* **About this exercise**
Taking the line with "93 (85, 242)" as the start, reproduce every line until the records end, exactly and with nothing added.

►

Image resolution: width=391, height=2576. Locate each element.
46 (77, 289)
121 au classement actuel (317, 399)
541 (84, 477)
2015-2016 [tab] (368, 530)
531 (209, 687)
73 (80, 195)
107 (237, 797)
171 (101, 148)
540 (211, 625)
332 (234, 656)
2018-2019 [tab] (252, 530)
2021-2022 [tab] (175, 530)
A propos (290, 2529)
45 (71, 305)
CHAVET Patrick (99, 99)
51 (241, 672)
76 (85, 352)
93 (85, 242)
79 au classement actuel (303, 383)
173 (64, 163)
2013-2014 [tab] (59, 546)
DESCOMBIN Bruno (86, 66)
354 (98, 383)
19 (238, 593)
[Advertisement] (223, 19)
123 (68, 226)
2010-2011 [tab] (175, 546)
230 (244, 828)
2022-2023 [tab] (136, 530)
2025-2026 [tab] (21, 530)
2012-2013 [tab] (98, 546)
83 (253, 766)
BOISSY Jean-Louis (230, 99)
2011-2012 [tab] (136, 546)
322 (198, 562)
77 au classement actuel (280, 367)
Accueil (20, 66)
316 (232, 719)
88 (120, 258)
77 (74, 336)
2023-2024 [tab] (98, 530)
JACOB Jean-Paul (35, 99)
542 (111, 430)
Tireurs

◄

* **Answer to the exercise**
93 (85, 242)
79 au classement actuel (303, 383)
173 (64, 163)
2013-2014 [tab] (59, 546)
DESCOMBIN Bruno (86, 66)
354 (98, 383)
19 (238, 593)
[Advertisement] (223, 19)
123 (68, 226)
2010-2011 [tab] (175, 546)
230 (244, 828)
2022-2023 [tab] (136, 530)
2025-2026 [tab] (21, 530)
2012-2013 [tab] (98, 546)
83 (253, 766)
BOISSY Jean-Louis (230, 99)
2011-2012 [tab] (136, 546)
322 (198, 562)
77 au classement actuel (280, 367)
Accueil (20, 66)
316 (232, 719)
88 (120, 258)
77 (74, 336)
2023-2024 [tab] (98, 530)
JACOB Jean-Paul (35, 99)
542 (111, 430)
Tireurs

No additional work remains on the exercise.